To the Editor: A 71-year-old man with diabetes mellitus and osteoarthritis of the knee presented with a five-day history of epigastric pain and melena. Two weeks before his presentation, he completed a seven-day course of levofloxacin (Levaquin) and prednisone for the treatment of community-acquired pneumonia (CAP). On presentation, he was afebrile, hemodynamically stable, and breathing comfortably on ambient air. He had tenderness to palpation in the epigastric region and coarse rales on auscultation at the right lower base. Laboratory testing was notable only for a newly decreased hemoglobin level of 11 g per dL (110 g per L; range 13.5 to 17.5 g per dL [135 to 175 g per L]). An esophagogastroduodenoscopy was performed, which demonstrated a bleeding peptic ulcer that was treated with thermal coagulation.

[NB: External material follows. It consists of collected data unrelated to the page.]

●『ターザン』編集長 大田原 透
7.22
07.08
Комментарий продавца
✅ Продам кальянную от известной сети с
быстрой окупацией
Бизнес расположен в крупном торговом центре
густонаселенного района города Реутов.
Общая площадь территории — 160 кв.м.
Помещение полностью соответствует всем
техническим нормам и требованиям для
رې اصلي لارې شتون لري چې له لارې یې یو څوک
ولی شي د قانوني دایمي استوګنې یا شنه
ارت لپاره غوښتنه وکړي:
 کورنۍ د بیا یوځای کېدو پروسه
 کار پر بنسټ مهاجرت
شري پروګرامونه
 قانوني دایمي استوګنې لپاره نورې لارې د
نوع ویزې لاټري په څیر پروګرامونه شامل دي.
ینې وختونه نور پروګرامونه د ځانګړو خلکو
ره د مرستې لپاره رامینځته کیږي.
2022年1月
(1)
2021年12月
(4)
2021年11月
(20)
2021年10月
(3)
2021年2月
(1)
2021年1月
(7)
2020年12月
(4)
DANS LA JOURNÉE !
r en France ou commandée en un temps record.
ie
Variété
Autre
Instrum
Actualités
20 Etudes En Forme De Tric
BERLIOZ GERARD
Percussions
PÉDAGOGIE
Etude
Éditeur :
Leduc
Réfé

The use of corticosteroids in clinical trials of CAP as adjunct to antibiotics dates back 60 years. It was hypothesized that corticosteroids could dampen the bacterial endotoxin-mediated cytokine storm, prevent progression to septic shock, and treat critical illness-related corticosteroid insufficiency.1 Today, there is significant variability in the use of corticosteroids for the treatment of CAP in clinical practice. Our case illustrates an adverse patient event caused by inappropriate use.

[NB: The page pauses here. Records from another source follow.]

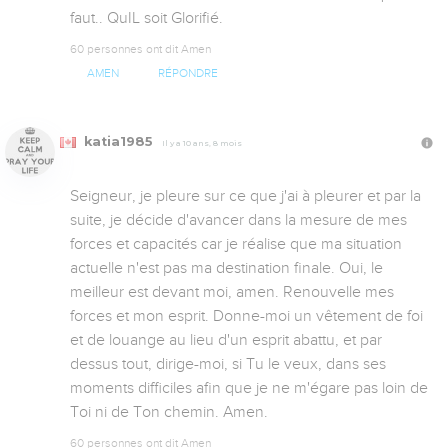
faut.. QuIL soit Glorifié.
60 personnes ont dit Amen
AMEN
RÉPONDRE
katia1985
Il y a 10 ans, 8 mois
Seigneur, je pleure sur ce que j'ai à pleurer et par la 
suite, je décide d'avancer dans la mesure de mes 
forces et capacités car je réalise que ma situation 
actuelle n'est pas ma destination finale. Oui, le 
meilleur est devant moi, amen. Renouvelle mes 
forces et mon esprit. Donne-moi un vêtement de foi 
et de louange au lieu d'un esprit abattu, et par 
dessus tout, dirige-moi, si Tu le veux, dans ses 
moments difficiles afin que je ne m'égare pas loin de 
Toi ni de Ton chemin. Amen.
60 personnes ont dit Amen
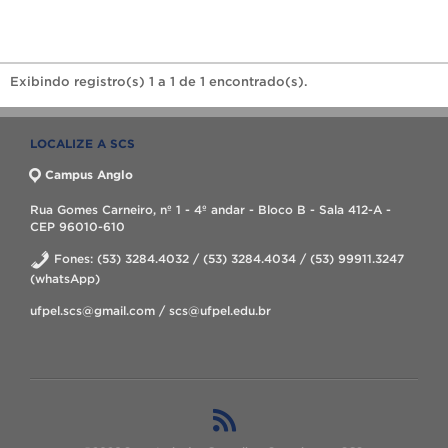
Exibindo registro(s) 1 a 1 de 1 encontrado(s).
LOCALIZE A SCS
Campus Anglo
Rua Gomes Carneiro, nº 1 - 4º andar - Bloco B - Sala 412-A -
CEP 96010-610
Fones: (53) 3284.4032 / (53) 3284.4034 / (53) 99911.3247
(whatsApp)
ufpel.scs@gmail.com / scs@ufpel.edu.br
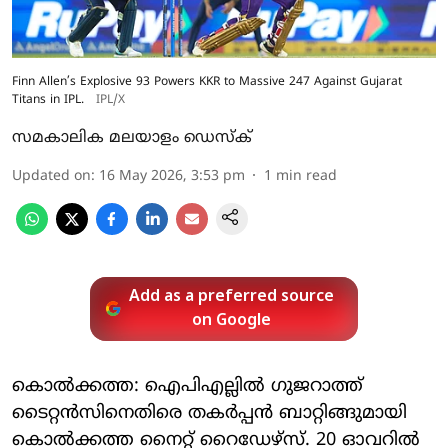
Finn Allen’s Explosive 93 Powers KKR to Massive 247 Against Gujarat
Titans in IPL.
IPL/X
സമകാലിക മലയാളം ഡെസ്ക്
Updated on
:
16 May 2026, 3:53 pm
1
min read
Add as a preferred source
on Google
കൊൽക്കത്ത: ഐപിഎല്ലിൽ ഗുജറാത്ത്
ടൈറ്റൻസിനെതിരെ തകർപ്പൻ ബാറ്റിങ്ങുമായി
കൊൽക്കത്ത നൈറ്റ് റൈഡേഴ്‌സ്. 20 ഓവറിൽ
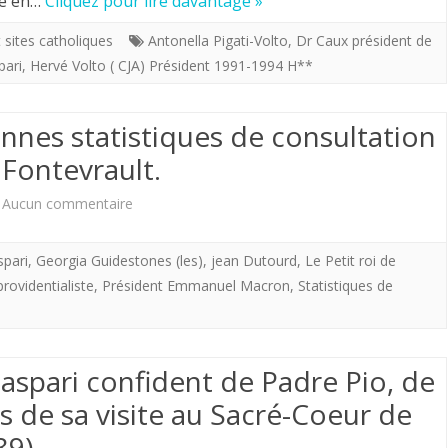
de en…
Cliquez pour lire davantage »
31
 sites catholiques
Antonella Pigati-Volto
,
Dr Caux président de
pari
,
Hervé Volto ( CJA) Président 1991-1994 H**
octobre
1992.TRENTIEME
nnes statistiques de consultation
ANNIVERSAIRE
 Fontevrault.
DE
sur
Aucun commentaire
LA
7
CONFERENCE
spari
,
Georgia Guidestones (les)
,
jean Dutourd
,
Le Petit roi de
octobre
DU
providentialiste
,
Président Emmanuel Macron
,
Statistiques de
2019.
DR
Trés
LUIGI
Gaspari confident de Padre Pio, de
bonnes
GASAPARI
ors de sa visite au Sacré-Coeur de
statistiques
A
89)
de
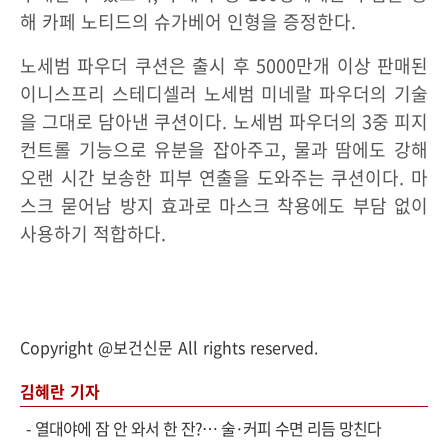
해 카페 노티드의 슈가베어 인형을 증정한다.
노세범 파우더 쿠션은 출시 후 5000만개 이상 판매된
이니스프리 스테디셀러 노세범 미네랄 파우더의 기술
을 그대로 담아낸 쿠션이다. 노세범 파우더의 3중 피지
컨트롤 기능으로 유분을 잡아주고, 물과 땀에도 강해
오랜 시간 보송한 피부 연출을 도와주는 쿠션이다. 마
스크 묻어남 방지 효과로 마스크 착용에도 부담 없이
사용하기 적합하다.
Copyright @보건신문 All rights reserved.
김혜란 기자
-
열대야에 잠 안 와서 한 잔?… 술·커피 수면 리듬 망친다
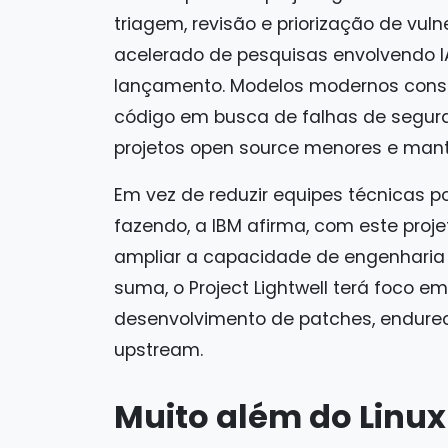
triagem, revisão e priorização de vuln
acelerado de pesquisas envolvendo 
lançamento. Modelos modernos cons
código em busca de falhas de segur
projetos open source menores e man
Em vez de reduzir equipes técnicas 
fazendo, a IBM afirma, com este proj
ampliar a capacidade de engenharia 
suma, o Project Lightwell terá foco e
desenvolvimento de patches, endur
upstream.
Muito além do Linux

It is essential to distinguish the management of severe CAP from nonsevere CAP. The Infectious Diseases Society of America/American Thoracic Society (IDSA/ATS) 2019 guidelines define severe CAP as requiring support in a critical care environment.2 The previous IDSA/ATS 2007 guidelines did not comment on the routine use of corticosteroids for severe CAP, but the guidelines were updated in 2019 to advocate for use only in patients with septic shock refractory to vasopressors and fluid resuscitation.3
Nonsevere CAP occurs in patients treated in the outpatient or general inpatient setting. The 2007 and 2019 IDSA/ATS guidelines recommend against the routine use of corticosteroids in nonsevere CAP. Previous studies have not demonstrated a mortality benefit and showed increased rates of hyperglycemia.4 Furthermore, the harms associated with corticosteroid use are likely underreported. Studies evaluating the safety of corticosteroids often exclude patients at the highest risk of complications, such as those with a history of gastrointestinal bleeding, neuropsychiatric conditions, immunocompromised state, and concurrent use of nonsteroidal anti-inflammatory drugs. Hyperglycemia, fluid retention, hypertension, delirium, psychosis, insomnia, osteonecrosis, and gastrointestinal bleeding may consequently be underestimated. The potential harmful adverse effects of corticosteroids for nonsevere CAP outweigh the potential benefits. Our case illustrates the importance of avoiding the use of corticosteroids for the treatment of CAP.